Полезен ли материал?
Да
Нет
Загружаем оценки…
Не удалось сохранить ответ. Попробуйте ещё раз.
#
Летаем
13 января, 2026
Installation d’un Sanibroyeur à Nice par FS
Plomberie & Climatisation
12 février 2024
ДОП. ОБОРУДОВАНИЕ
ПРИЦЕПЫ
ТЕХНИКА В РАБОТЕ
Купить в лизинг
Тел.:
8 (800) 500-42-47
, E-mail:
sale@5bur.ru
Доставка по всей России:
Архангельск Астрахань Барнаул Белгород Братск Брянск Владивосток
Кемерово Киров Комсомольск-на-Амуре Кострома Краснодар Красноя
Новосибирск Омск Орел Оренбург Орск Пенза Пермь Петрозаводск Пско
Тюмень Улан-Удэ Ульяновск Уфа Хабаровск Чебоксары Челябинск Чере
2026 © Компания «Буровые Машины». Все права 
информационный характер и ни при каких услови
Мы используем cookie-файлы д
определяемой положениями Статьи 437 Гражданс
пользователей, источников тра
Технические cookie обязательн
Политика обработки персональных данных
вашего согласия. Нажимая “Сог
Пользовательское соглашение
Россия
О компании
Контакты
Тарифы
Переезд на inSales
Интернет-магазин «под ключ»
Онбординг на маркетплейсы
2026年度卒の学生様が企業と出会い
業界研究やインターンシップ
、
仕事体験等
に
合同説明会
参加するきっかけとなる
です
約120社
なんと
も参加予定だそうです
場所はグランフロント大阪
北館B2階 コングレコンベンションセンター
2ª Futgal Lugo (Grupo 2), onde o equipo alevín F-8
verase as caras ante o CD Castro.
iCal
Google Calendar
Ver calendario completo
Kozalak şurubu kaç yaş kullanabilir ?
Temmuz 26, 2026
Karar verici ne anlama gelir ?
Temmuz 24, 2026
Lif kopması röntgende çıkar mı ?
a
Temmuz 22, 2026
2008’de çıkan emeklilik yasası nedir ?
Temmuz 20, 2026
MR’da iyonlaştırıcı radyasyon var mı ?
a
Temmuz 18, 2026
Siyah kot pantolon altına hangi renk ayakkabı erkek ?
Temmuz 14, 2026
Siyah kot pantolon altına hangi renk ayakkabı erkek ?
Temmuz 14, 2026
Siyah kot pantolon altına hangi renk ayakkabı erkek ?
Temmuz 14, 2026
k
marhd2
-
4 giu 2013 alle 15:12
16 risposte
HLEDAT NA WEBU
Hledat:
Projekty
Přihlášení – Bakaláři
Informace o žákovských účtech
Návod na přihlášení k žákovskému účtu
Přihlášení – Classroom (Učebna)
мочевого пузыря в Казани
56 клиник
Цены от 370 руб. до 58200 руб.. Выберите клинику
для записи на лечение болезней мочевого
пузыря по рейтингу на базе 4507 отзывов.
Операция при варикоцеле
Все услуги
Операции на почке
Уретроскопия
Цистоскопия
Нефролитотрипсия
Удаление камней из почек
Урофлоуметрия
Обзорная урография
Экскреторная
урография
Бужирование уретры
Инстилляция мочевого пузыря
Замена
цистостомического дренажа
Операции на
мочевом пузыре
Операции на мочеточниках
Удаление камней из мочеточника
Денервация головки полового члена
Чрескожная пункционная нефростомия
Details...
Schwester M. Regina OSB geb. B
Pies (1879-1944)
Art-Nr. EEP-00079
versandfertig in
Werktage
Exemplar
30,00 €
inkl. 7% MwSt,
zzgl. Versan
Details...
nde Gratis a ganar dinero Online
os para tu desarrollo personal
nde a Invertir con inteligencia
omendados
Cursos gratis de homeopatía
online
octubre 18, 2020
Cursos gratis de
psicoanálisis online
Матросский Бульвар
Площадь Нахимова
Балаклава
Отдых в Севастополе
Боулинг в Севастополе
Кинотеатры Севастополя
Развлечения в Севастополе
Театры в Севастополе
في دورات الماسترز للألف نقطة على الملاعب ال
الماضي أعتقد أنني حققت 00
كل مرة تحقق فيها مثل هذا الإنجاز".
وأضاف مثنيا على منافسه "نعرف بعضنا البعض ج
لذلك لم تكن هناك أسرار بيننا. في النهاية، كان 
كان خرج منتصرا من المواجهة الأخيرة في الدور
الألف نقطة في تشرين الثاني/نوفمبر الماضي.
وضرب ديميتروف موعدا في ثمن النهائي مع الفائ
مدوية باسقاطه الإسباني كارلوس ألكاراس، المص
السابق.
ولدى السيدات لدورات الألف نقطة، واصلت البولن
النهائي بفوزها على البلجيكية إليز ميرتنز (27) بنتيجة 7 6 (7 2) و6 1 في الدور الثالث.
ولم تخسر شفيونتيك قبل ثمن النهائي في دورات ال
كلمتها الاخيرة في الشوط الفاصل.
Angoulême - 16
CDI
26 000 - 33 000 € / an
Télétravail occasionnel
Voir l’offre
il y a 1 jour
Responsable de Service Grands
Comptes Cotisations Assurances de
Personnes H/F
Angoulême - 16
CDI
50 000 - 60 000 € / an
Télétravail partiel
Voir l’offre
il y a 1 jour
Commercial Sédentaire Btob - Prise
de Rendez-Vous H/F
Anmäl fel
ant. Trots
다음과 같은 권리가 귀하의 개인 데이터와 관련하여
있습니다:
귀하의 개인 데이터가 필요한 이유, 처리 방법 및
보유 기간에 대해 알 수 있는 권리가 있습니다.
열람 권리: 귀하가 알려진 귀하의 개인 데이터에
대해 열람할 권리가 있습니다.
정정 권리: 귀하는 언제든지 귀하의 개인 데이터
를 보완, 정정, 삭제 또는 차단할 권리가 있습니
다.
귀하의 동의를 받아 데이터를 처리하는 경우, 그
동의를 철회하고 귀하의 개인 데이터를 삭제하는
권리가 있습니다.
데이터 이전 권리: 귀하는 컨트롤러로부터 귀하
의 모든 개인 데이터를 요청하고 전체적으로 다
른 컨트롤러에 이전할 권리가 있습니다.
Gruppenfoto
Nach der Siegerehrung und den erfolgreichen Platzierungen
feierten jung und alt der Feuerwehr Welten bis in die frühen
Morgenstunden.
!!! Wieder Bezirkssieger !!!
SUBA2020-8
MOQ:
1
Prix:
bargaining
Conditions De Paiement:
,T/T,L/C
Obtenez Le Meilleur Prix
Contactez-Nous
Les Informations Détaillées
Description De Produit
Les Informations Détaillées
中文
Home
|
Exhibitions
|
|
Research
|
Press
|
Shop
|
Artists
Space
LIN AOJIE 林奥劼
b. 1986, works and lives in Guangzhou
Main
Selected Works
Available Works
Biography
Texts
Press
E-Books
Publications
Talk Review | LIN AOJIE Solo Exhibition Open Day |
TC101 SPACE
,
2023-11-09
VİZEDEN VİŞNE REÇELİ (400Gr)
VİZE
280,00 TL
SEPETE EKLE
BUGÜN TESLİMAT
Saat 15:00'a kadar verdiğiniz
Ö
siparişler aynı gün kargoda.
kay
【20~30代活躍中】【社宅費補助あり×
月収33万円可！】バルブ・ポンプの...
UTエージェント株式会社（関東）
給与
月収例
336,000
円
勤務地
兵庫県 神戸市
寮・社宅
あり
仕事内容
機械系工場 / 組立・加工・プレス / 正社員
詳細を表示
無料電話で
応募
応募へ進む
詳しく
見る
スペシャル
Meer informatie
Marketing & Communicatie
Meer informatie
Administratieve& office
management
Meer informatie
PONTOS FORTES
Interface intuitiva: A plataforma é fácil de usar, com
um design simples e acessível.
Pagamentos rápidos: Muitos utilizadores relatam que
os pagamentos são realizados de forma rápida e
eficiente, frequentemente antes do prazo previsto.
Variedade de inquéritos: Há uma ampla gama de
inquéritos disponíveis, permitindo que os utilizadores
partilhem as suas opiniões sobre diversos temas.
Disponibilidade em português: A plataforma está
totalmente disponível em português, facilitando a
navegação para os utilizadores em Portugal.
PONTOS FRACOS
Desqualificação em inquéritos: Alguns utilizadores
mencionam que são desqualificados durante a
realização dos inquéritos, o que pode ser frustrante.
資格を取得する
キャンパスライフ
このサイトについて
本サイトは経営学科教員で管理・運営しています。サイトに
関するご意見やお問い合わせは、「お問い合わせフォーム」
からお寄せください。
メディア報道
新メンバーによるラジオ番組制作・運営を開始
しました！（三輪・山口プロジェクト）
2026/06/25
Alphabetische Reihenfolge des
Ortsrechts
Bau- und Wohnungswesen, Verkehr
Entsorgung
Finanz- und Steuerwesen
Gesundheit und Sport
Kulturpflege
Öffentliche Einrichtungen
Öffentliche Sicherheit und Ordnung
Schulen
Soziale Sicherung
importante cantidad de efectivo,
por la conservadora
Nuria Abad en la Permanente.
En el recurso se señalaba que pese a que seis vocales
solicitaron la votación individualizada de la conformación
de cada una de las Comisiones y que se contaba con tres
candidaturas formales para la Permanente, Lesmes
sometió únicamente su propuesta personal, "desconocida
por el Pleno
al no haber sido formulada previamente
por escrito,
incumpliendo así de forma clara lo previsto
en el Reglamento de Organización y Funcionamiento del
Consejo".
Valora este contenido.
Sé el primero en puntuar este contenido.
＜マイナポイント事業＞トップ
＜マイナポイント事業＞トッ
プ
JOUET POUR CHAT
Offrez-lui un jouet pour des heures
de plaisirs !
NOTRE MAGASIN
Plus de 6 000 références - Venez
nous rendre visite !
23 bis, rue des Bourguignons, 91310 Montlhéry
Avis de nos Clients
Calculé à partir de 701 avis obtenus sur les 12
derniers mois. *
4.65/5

┄┄┄┄┄┄┄┄┄┄

#### [PROBLEM REQUIREMENTS]
Your task is to transcribe, with no changes, only the lines of the listing above that lie between the line holding "Бужирование уретры" and the line holding "Description De Produit", inclusive.

#### [TASK ANSWER]
Бужирование уретры
Инстилляция мочевого пузыря
Замена
цистостомического дренажа
Операции на
мочевом пузыре
Операции на мочеточниках
Удаление камней из мочеточника
Денервация головки полового члена
Чрескожная пункционная нефростомия
Details...
Schwester M. Regina OSB geb. B
Pies (1879-1944)
Art-Nr. EEP-00079
versandfertig in
Werktage
Exemplar
30,00 €
inkl. 7% MwSt,
zzgl. Versan
Details...
nde Gratis a ganar dinero Online
os para tu desarrollo personal
nde a Invertir con inteligencia
omendados
Cursos gratis de homeopatía
online
octubre 18, 2020
Cursos gratis de
psicoanálisis online
Матросский Бульвар
Площадь Нахимова
Балаклава
Отдых в Севастополе
Боулинг в Севастополе
Кинотеатры Севастополя
Развлечения в Севастополе
Театры в Севастополе
في دورات الماسترز للألف نقطة على الملاعب ال
الماضي أعتقد أنني حققت 00
كل مرة تحقق فيها مثل هذا الإنجاز".
وأضاف مثنيا على منافسه "نعرف بعضنا البعض ج
لذلك لم تكن هناك أسرار بيننا. في النهاية، كان 
كان خرج منتصرا من المواجهة الأخيرة في الدور
الألف نقطة في تشرين الثاني/نوفمبر الماضي.
وضرب ديميتروف موعدا في ثمن النهائي مع الفائ
مدوية باسقاطه الإسباني كارلوس ألكاراس، المص
السابق.
ولدى السيدات لدورات الألف نقطة، واصلت البولن
النهائي بفوزها على البلجيكية إليز ميرتنز (27) بنتيجة 7 6 (7 2) و6 1 في الدور الثالث.
ولم تخسر شفيونتيك قبل ثمن النهائي في دورات ال
كلمتها الاخيرة في الشوط الفاصل.
Angoulême - 16
CDI
26 000 - 33 000 € / an
Télétravail occasionnel
Voir l’offre
il y a 1 jour
Responsable de Service Grands
Comptes Cotisations Assurances de
Personnes H/F
Angoulême - 16
CDI
50 000 - 60 000 € / an
Télétravail partiel
Voir l’offre
il y a 1 jour
Commercial Sédentaire Btob - Prise
de Rendez-Vous H/F
Anmäl fel
ant. Trots
다음과 같은 권리가 귀하의 개인 데이터와 관련하여
있습니다:
귀하의 개인 데이터가 필요한 이유, 처리 방법 및
보유 기간에 대해 알 수 있는 권리가 있습니다.
열람 권리: 귀하가 알려진 귀하의 개인 데이터에
대해 열람할 권리가 있습니다.
정정 권리: 귀하는 언제든지 귀하의 개인 데이터
를 보완, 정정, 삭제 또는 차단할 권리가 있습니
다.
귀하의 동의를 받아 데이터를 처리하는 경우, 그
동의를 철회하고 귀하의 개인 데이터를 삭제하는
권리가 있습니다.
데이터 이전 권리: 귀하는 컨트롤러로부터 귀하
의 모든 개인 데이터를 요청하고 전체적으로 다
른 컨트롤러에 이전할 권리가 있습니다.
Gruppenfoto
Nach der Siegerehrung und den erfolgreichen Platzierungen
feierten jung und alt der Feuerwehr Welten bis in die frühen
Morgenstunden.
!!! Wieder Bezirkssieger !!!
SUBA2020-8
MOQ:
1
Prix:
bargaining
Conditions De Paiement:
,T/T,L/C
Obtenez Le Meilleur Prix
Contactez-Nous
Les Informations Détaillées
Description De Produit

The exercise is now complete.